Quote:
Originally Posted by Wavytone
You should try again now that I've fixed the collimation. It was quite close but not quite perfect at 450X and I thought leave well enough alone. But last Saturday I broke out the screwdriver and tweaked it, ever so gently. All it took was barely crack 1 screw, perhaps 1/10th of a turn or less.
Now that it's spot on I can say a Strehl of 97% is quite something to behold, and I was quite surprised at just how much difference that tweak made at really high powers on close multiple stars and planets.
Something else also stood out looking at the moons of Jupiter and Saturn - even in poor to average seeing its quite easy to identify those that are moons and not stars. Jupiters moons are resolved nicely... Saturns are harder.
Compiling a list of close double stars to see how it fares near Dawes limit.
FWIW I have a nice 8" f/9 mirror with a fine figure in storage, never used.... I think that's going to be up for sale soon.
|
Wavy...
Collimation...Thats actually a bigger problem than most realise with SCTs and even less frequently Maksutovs
One of the main reasons otherwise good SCTs get bad raps..usually the owners fault ..some are even sold way out of collimation to the unwary, only to be cursed and resold within months..

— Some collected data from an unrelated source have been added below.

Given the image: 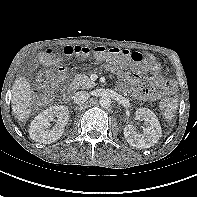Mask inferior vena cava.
Here are the masks:
<instances>
[{"label": "inferior vena cava", "instance_id": "obj_1", "mask_svg": "<svg viewBox=\"0 0 197 197\" xmlns=\"http://www.w3.org/2000/svg\"><path fill=\"white\" fill-rule=\"evenodd\" d=\"M90 95L86 91H78L74 94L73 99L74 102L78 105L84 104L88 99Z\"/></svg>", "mask_w": 197, "mask_h": 197}]
</instances>
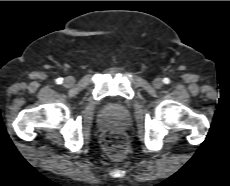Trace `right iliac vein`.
I'll list each match as a JSON object with an SVG mask.
<instances>
[{"label": "right iliac vein", "instance_id": "right-iliac-vein-1", "mask_svg": "<svg viewBox=\"0 0 230 186\" xmlns=\"http://www.w3.org/2000/svg\"><path fill=\"white\" fill-rule=\"evenodd\" d=\"M74 82H75L74 78L69 76V77L65 78L64 85L66 87H71L74 84Z\"/></svg>", "mask_w": 230, "mask_h": 186}]
</instances>
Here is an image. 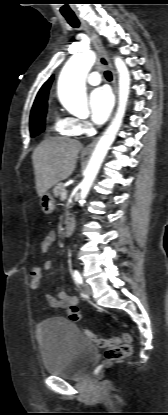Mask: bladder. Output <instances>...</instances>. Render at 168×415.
Wrapping results in <instances>:
<instances>
[{
  "label": "bladder",
  "mask_w": 168,
  "mask_h": 415,
  "mask_svg": "<svg viewBox=\"0 0 168 415\" xmlns=\"http://www.w3.org/2000/svg\"><path fill=\"white\" fill-rule=\"evenodd\" d=\"M40 341L45 371L53 376L79 378L98 355L75 323L63 317L41 323Z\"/></svg>",
  "instance_id": "obj_1"
}]
</instances>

They all screem foul about the ordinary images, and thats one bad reputation they unfairly hold ..bad images that should not be in most cases...Ive had some really good ones...Collimation and cooling is a must otherwise they will perform poorly.
PS: Wonder if Synta SW or Celestron will ever release a big Maksutov over 200mm , they had one 305mm in testing ..what happened to that!